Cuidado, que también hay diferencias en el seno de MAGA. Hay quien defiende un programa ultraderechista pero menos empapado de religiosidad, porque entienden que eso interfiere en la gestión y resta votos de otras confesiones. Otros, que Dios va primero y por encima de todo, como dijo el propio Trump tras sobrevivir a un atentado en julio de 2024: «Dios me ha salvado, para que yo salve a Estados Unidos».
Y también hay visiones distintas en cuanto a un tema tan espinoso como Israel: Axios habla de «guerra interna» ya abierta sobre si hay que apoyar a Tel Aviv por encima de todas las cosas o alejarse de los judíos. Pesan «los estereotipos sobre la supuesta influencia desproporcionada de los judíos en EEUU» y hay quien se opone a ella. Figuras que lo han dicho en público están ahora en la picota, entre defendidas y canceladas, porque no hay una postura común al respecto. El mensaje de las alturas -o sea, de Trump- es intentar pasar de ello por ahora y centrarse en dar la batalla contra lo woke, que le resulta más rentable, como se va visto incluso entre clases populares que antes eran votantes demócratas.
Lo que sienten los ciudadanos
Peleas y amistades aparte, queda lo ideológico. ¿Qué es MAGA para los norteamericanos? ¿Por qué votan a los republicanos en esta nueva senda o por qué dejan de hacerlo? El University of Massachusetts Amherst Poll, uno de los centros demoscópicos más destacados del país, desveló una encuesta el pasado julio en la que preguntaban a los ciudadanos qué se les venía a la cabeza al escuchar el lema de Trump. En su momento, al presentarlo, el presidente dijo que suponía «más empleos, más industria y más fuerza militar».

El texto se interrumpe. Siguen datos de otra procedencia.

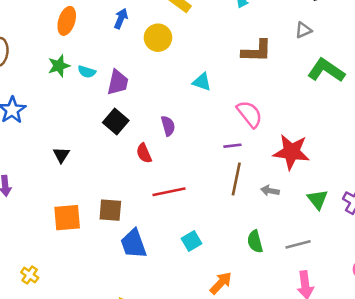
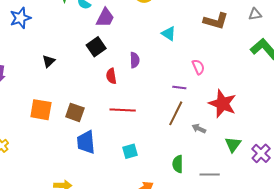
pink semicircle: (250, 114) -> (198, 67), size x0.7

En líneas generales, sus partidarios republicanos avalan esa mirada, al igual que rechacen que se tilde de extrema. La ven lógica, en cambio. Entienden que MAGA es querer renovar la economía, ganar en poderío militar y retomar valores «tradicionales», de ahí el ataque, por ejemplo, a los transexuales o la defensa de los dos géneros. Las respuestas, abiertas y sintetizadas con la ayuda de la inteligencia artificial, comparan el «Make America Great Again» con el equivalente al sueño americano, al orgullo nacional, el dólar sólido, la autosuficiencia y, en fin, todo lo que hace que EEUU sea una superpotencia. También inflexibilidad con los inmigrantes sin legalizar y recorte de ayuda exterior.

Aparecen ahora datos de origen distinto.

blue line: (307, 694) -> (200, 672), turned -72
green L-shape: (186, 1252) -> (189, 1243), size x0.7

Si se le pregunta a los votantes demócratas, es otro planeta: entienden que MAGA es un rodillo de supremacía blanca y amenazas para la democracia, una manera de mantener el estatus de los poderosos de siempre, que restaura privilegios del pasado, que socava los derechos de las minorías y los marginados y retrocede décadas en su lucha, impregnado de cierta nostalgia y culto al líder -autoritario, dicen-.
El sondeo es un ejemplo transparente de la polarización del país y, también, de cómo se ha normalizado una manera de ver y hacer la política combativa, sin inhibiciones, que sortea algunos principios democráticos desde el autoritarismo y se aferra al populismo económico y al aislacionismo, sin descalificación o escarnio. Los republicanos de hoy no parecen interesados en recuperar la confianza de otro tipo de votante, sino persistir en los que hoy entronan a Trump, por más que esté en horas bajas y se haya llevado un triple revés en las elecciones del martes pasado. La derecha se ha cuidado mucho de señalar a Trump por esa derrota. Buscando culpables, los líderes del partido responsabilizan a sus candidatos, al cierre del Gobierno y a un mensaje económico débil. ¿El presidente? Nunca.
«Este es el movimiento político más exitoso de toda la Historia del país», defiende Trump. Nada que cambiar.